Apply the ReBAC schema

The authorisation model lives in schema/authz.zed. There is no operator surface for the schema itself — plexctl rebac manages relation tuples and authorization checks, not the .zed model — so the schema is applied over SpiceDB's gRPC WriteSchema API. The production authzed/spicedb image is distroless and ships no tar, so kubectl cp cannot be used — every path here writes over gRPC.

Prerequisites

• An authenticated session — see Log in with plexctl.
• kubectl against the target cluster and the upstream zed CLI.
• The edited schema/authz.zed, validated with make authz-lint.

Steps

Resolve the SpiceDB pod

SpiceDB runs as a Deployment, so the pod name is generated. Resolve it with a label selector:

SPICEDB_POD=$(kubectl get pod -l app.kubernetes.io/name=spicedb \
  -n plexsphere-dev -o jsonpath='{.items[0].metadata.name}')
# $SPICEDB_POD now holds e.g. spicedb-7d9f8c6b4-x2k9p

Use "$SPICEDB_POD" for any follow-up kubectl logs / kubectl describe.

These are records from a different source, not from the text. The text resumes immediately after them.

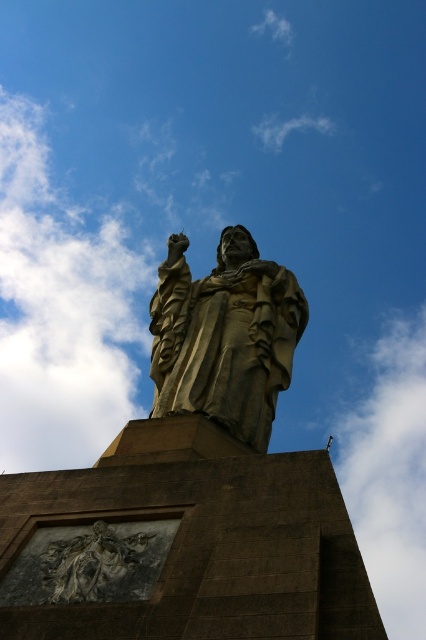 Which is below, white fluffy cloud at upper right or rustic stone carving at lower left?

white fluffy cloud at upper right is lower down.

Which of these two, white fluffy cloud at upper right or rustic stone carving at lower left, stands shorter?

rustic stone carving at lower left

Does point (374, 577) lie in front of point (65, 554)?

No, it is behind (65, 554).

Image resolution: width=426 pixels, height=640 pixels. Find the location of `white fluffy cloud at upper right`. white fluffy cloud at upper right is located at coordinates (391, 474).

Does point (11, 381) come behind point (86, 573)?

That is True.

In the scene shown: Who is more forward, (5, 172) or (80, 592)?

Positioned in front is point (80, 592).

Is point (36, 131) farther from viewer compared to point (66, 576)?

Yes, point (36, 131) is behind point (66, 576).

You are a GUI agent. You are given a task and a screenshot of the screen. Output one action in this format:
    pyautogui.click(x=<x>, y=<y>)
    Task: Click on the white fluffy cloud at upper left
    
    Given the screenshot: What is the action you would take?
    pyautogui.click(x=60, y=310)

Is white fluffy cloud at upper left wider than white fluffy cloud at upper right?

Yes, white fluffy cloud at upper left is wider than white fluffy cloud at upper right.

Measure the distance between white fluffy cloud at upper left and camera.

white fluffy cloud at upper left and camera are 169.22 meters apart from each other.

Locate an element on the screen. The image size is (426, 640). white fluffy cloud at upper left is located at coordinates (60, 310).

Write the schema over gRPC

Port-forward the gRPC endpoint and push the schema with zed:

kubectl -n plexsphere-dev port-forward service/spicedb 50051:50051 &
zed schema write schema/authz.zed \
  --endpoint=localhost:50051 --insecure --token "$SPICEDB_PRESHARED_KEY"

Alternatively run the e2e probe in-cluster — it dials spicedb:50051 over gRPC with apply-schema --schema-path=/etc/plexsphere/authz.zed. Both routes go through WriteSchema and never touch the pod filesystem. The schema is forward-only; there is no down migration.

Verification

zed schema read --endpoint=localhost:50051 --insecure --token "$SPICEDB_PRESHARED_KEY"
# definition user { … }
# definition domain { … }
# definition project { … }
# …

The output must reflect the edited definitions.

See also

• ../../contexts/identity/rebac.md — the ReBAC model.
• ../../reference/cli/plexctl/rebac.md — the plexctl rebac command (relation-tuple CRUD and checks; it does not apply the schema).